It is difficult to compare the two, because their memory usage patterns are completely different.
Vector Resize
A vector changes itself dynamically as necessary. He does this by allocating a new piece of memory, moving (or copying) data from the old piece to a new piece, freeing the old one. In a typical case, a new piece is 1.5 times larger than the old one (contrary to popular belief, 2x in practice seems rather unusual). This means that for a short time, redistribution requires about 2.5 times more memory than the data that you actually save. The rest of the time, the “piece” that is used is at least 2/3 rds and the maximum is completely full. If all sizes are equally likely, we can expect it to be on average about 5/6 ths filled. Looking at it from a different direction, we can expect about 1/6 th or about 17% of the space that will be "wasted" at any given time.
When we resize using such a constant factor (instead of, for example, always adding a certain piece size, for example, increasing in increments of 4 Kb), we get what is called added time with added depreciation. In other words, as the array grows, resizing occurs exponentially less often. The average number of times the array elements were copied tends to be constant (usually around 3, but depends on the growth factor used).
highlighted link lists
Using a linked list, the situation is quite different. We never see resizing, so we don’t see extra time or memory usage for some inserts. At the same time, we see that the extra time and memory are used almost all the time. In particular, each node in the linked list must contain a pointer to the next node. Depending on the size of the data in the node compared to the size of the pointer, this can lead to significant overhead. For example, suppose you need an int s stack. In a typical case, when an int is the same size as the pointer, this will mean 50% of the overhead - all the time. For a pointer, more than int ; twice the size is pretty common (64-bit pointer, 32-bit int). In this case, you have an overhead of ~ 67%, that is, obviously, each node allocates twice as much space for the pointer when saving data.
Unfortunately, this is often just the tip of the iceberg. In a typical linked list, each node is dynamically allocated individually. At least, if you store small data elements (for example, int ), then the memory allocated for node can be (usually will be) even more than the amount you requested. So, you are requesting 12 bytes of memory to store the int and pointer, but the piece of memory that you get will most likely be rounded to 16 or 32 bytes. Now you are looking at the top at least 75% and possibly at ~ 88%.
Regarding speed, the situation is quite similar: dynamic allocation and freeing of memory often happens rather slowly. The heap manager usually has blocks of free memory and should spend time looking through them to find the block that is most suitable for the size you are asking for. Then it (as a rule) should break this block into two parts, one to satisfy your allocation, and another the remaining memory which it can use to satisfy other distributions. Similarly, when you free memory, it usually goes back to the same list of free blocks and checks if there is already a contiguous memory block, so it can join the two back together.

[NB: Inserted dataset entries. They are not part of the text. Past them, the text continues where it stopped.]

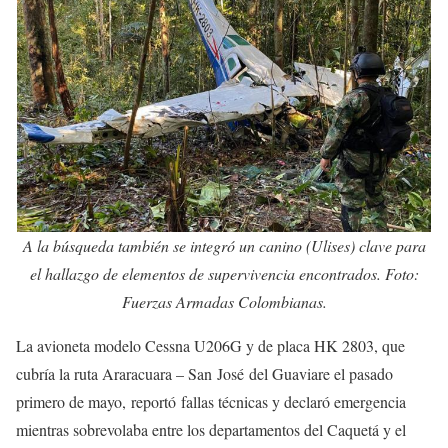
A la búsqueda también se integró un canino (Ulises) clave para
el hallazgo de elementos de supervivencia encontrados. Foto:
Fuerzas Armadas Colombianas.
La avioneta modelo Cessna U206G y de placa HK 2803, que
cubría la ruta Araracuara – San José del Guaviare el pasado
primero de mayo, reportó fallas técnicas y declaró emergencia
mientras sobrevolaba entre los departamentos del Caquetá y el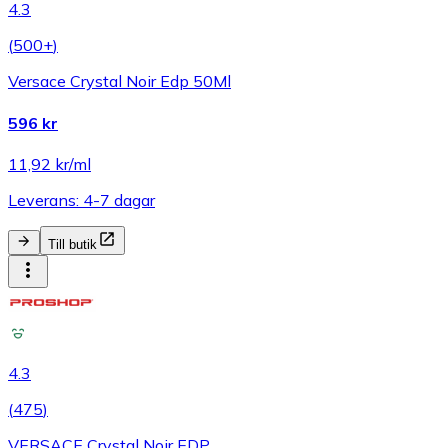
4.3
(
500+
)
Versace Crystal Noir Edp 50Ml
596 kr
11,92 kr/ml
Leverans: 4-7 dagar
Till butik
4.3
(
475
)
VERSACE Crystal Noir EDP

Allocating and managing multiple memory blocks is expensive.
cache usage
Finally, with recent processors, we are faced with another important factor: the use of cache. In the case of a vector, we have all the data next to each other. Then, after the end of the part of the vector that is used, we have some empty memory. This results in superior cache usage — the data we use is cached; data that we don’t use has practically no effect on the cache.
With a linked list, pointers (and the possible overhead in each node) propagate throughout the list. I., each piece of data that we care about has a pointer overhead and a blank space allocated for the node that we don’t use. In short, the effective cache size decreases by about the same factor as the total overhead of each node in the list, that is, we can easily see only 1/8 th of the cache storing the date we care about, and 7/8 ths of those intended for storing pointers and / or clean trash.
Summary
A linked list may work well if you have a relatively small number of nodes, each of which individually is large enough. If (as is more typical of the stack), you are dealing with a relatively large number of elements, each of which is individually small, you are much less likely to see time savings or memory usage. In contrast, for such cases, a linked list is much more likely to be wasted a lot of time and memory.